• _WORK REQUIRED_
In the data below, which lines hold "potem"? Copy every one.

• _SOURCE DATA_
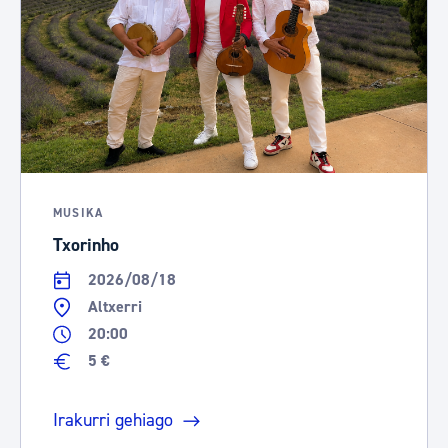
MUSIKA
Txorinho
2026/08/18
Altxerri
20:00
5 €
Irakurri gehiago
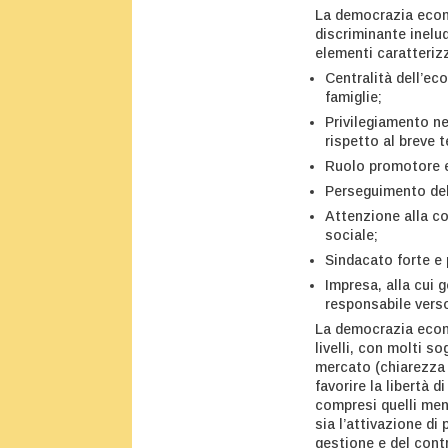
La democrazia econ
discriminante inelud
elementi caratteriz
Centralità dell’ec
famiglie;
Privilegiamento ne
rispetto al breve 
Ruolo promotore e
Perseguimento del
Attenzione alla com
sociale;
Sindacato forte e 
Impresa, alla cui 
responsabile vers
La democrazia econ
livelli, con molti s
mercato (chiarezza 
favorire la libertà d
compresi quelli men
sia l’attivazione di
gestione e del cont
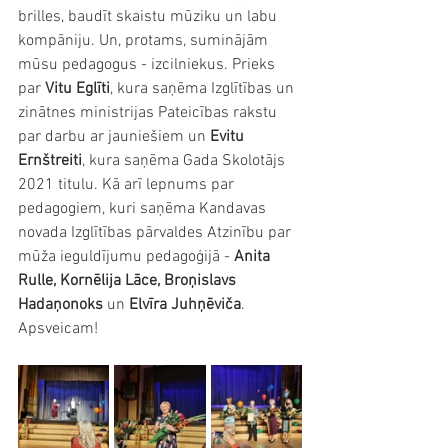
brilles, baudīt skaistu mūziku un labu 
kompāniju. Un, protams, suminājām 
mūsu pedagogus - izcilniekus. Prieks 
par 
Vitu Eglīti
, kura saņēma Izglītības un 
zinātnes ministrijas Pateicības rakstu 
par darbu ar jauniešiem un 
Evitu 
Ernštreiti
, kura saņēma Gada Skolotājs 
2021 titulu. Kā arī lepnums par 
pedagogiem, kuri saņēma Kandavas 
novada Izglītības pārvaldes Atzinību par 
mūža ieguldījumu pedagoģijā - 
Anita 
Rulle, Kornēlija Lāce, Broņislavs 
Hadaņonoks 
un 
Elvīra Juhņēviča
. 
Apsveicam! 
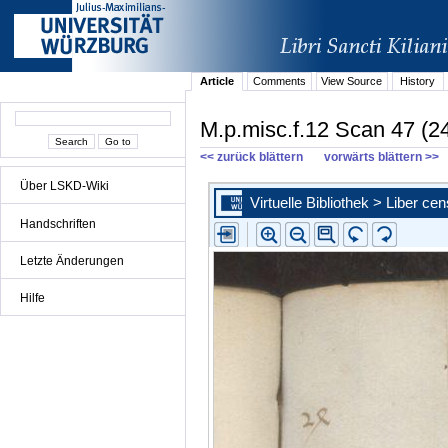
Article
Comments
View Source
History
M.p.misc.f.12 Scan 47 (24
<< zurück blättern
vorwärts blättern >>
Über LSKD-Wiki
Handschriften
Letzte Änderungen
Hilfe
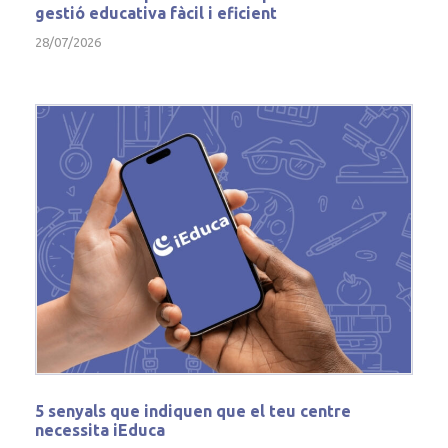
gestió educativa fàcil i eficient
28/07/2026
5 senyals que indiquen que el teu centre
necessita iEduca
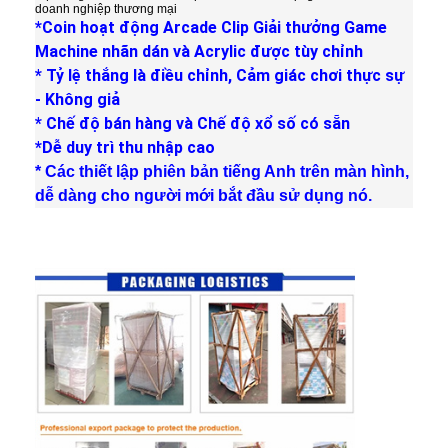
doanh nghiệp thương mại
*Coin hoạt động Arcade Clip Giải thưởng Game
Machine nhãn dán và Acrylic được tùy chỉnh
* Tỷ lệ thắng là điều chỉnh, Cảm giác chơi thực sự
- Không giả
* Chế độ bán hàng và Chế độ xổ số có sẵn
*Dễ duy trì thu nhập cao
* Các thiết lập phiên bản tiếng Anh trên màn hình,
dễ dàng cho người mới bắt đầu sử dụng nó.
Nhà
Sản phẩm
Về chúng tôi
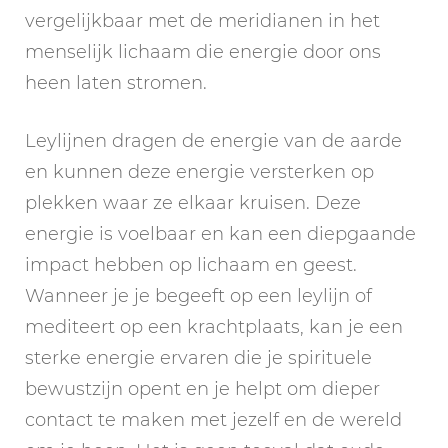
vergelijkbaar met de meridianen in het
menselijk lichaam die energie door ons
heen laten stromen.
Leylijnen dragen de energie van de aarde
en kunnen deze energie versterken op
plekken waar ze elkaar kruisen. Deze
energie is voelbaar en kan een diepgaande
impact hebben op lichaam en geest.
Wanneer je je begeeft op een leylijn of
mediteert op een krachtplaats, kan je een
sterke energie ervaren die je spirituele
bewustzijn opent en je helpt om dieper
contact te maken met jezelf en de wereld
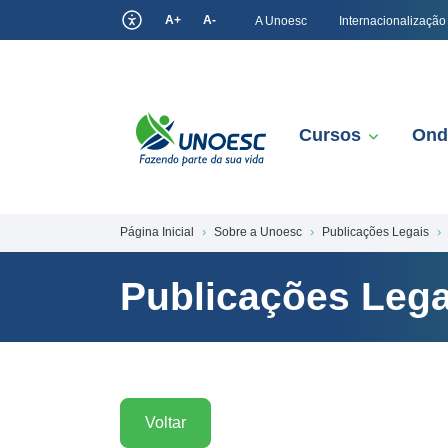
A+
A-
A Unoesc
Internacionalização
Cursos
Ond
Página Inicial
Sobre a Unoesc
Publicações Legais
Publicações Lega
Voltar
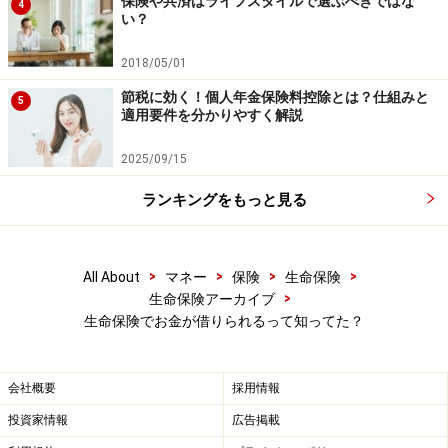
保険や共済はライフスタイルで選ぶべきではな
4
い？
等については必ず各保険会社に確認して下さい。
2018/05/01
※記事内容は執筆時点のものです。最新の内容をご確認くださ
い。
節税に効く！個人年金保険料控除とは？仕組みと
5
本記事の内容は一般的な情報提供を目的としており、特定の金融
適用要件を分かりやすく解説
商品や投資行動を推奨するものではありません。
投資や資産運用に関する最終的なご判断はご自身の責任において
2025/09/15
行ってください。
掲載情報の正確性・完全性については十分に配慮しております
が、その内容を保証するものではなく、これに基づく損失・損害
ランキングをもっと見る
などについて当社は一切の責任を負いません。
最新の情報や詳細については、必ず各金融機関やサービス提供者
の公式情報をご確認ください。
>
>
>
>
All About
マネー
保険
生命保険
【編集部からのお知らせ】
>
生命保険アーカイブ
・「家計」について、
アンケート（2026/8/31まで）
を実施
生命保険でお金が借りられるって知ってた？
中です！
※抽選で20名にAmazonギフト券1000円分プレゼント
※謝礼付きの限定アンケートやモニター企画に参加が可能に
会社概要
採用情報
なります
投資家情報
広告掲載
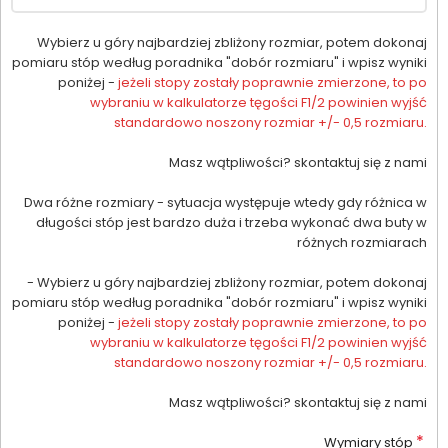
Wybierz u góry najbardziej zbliżony rozmiar, potem dokonaj
pomiaru stóp według poradnika "dobór rozmiaru" i wpisz wyniki
poniżej -
jeżeli stopy zostały poprawnie zmierzone, to po
wybraniu w kalkulatorze tęgości F1/2 powinien wyjść
standardowo noszony rozmiar +/- 0,5 rozmiaru.
Masz wątpliwości? skontaktuj się z nami
Dwa różne rozmiary - sytuacja występuje wtedy gdy różnica w
długości stóp jest bardzo duża i trzeba wykonać dwa buty w
różnych rozmiarach
- Wybierz u góry najbardziej zbliżony rozmiar, potem dokonaj
pomiaru stóp według poradnika "dobór rozmiaru" i wpisz wyniki
poniżej -
jeżeli stopy zostały poprawnie zmierzone, to po
wybraniu w kalkulatorze tęgości F1/2 powinien wyjść
standardowo noszony rozmiar +/- 0,5 rozmiaru.
Masz wątpliwości? skontaktuj się z nami
*
Wymiary stóp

• _RESPONSE_
Wybierz u góry najbardziej zbliżony rozmiar, potem dokonaj
- Wybierz u góry najbardziej zbliżony rozmiar, potem dokonaj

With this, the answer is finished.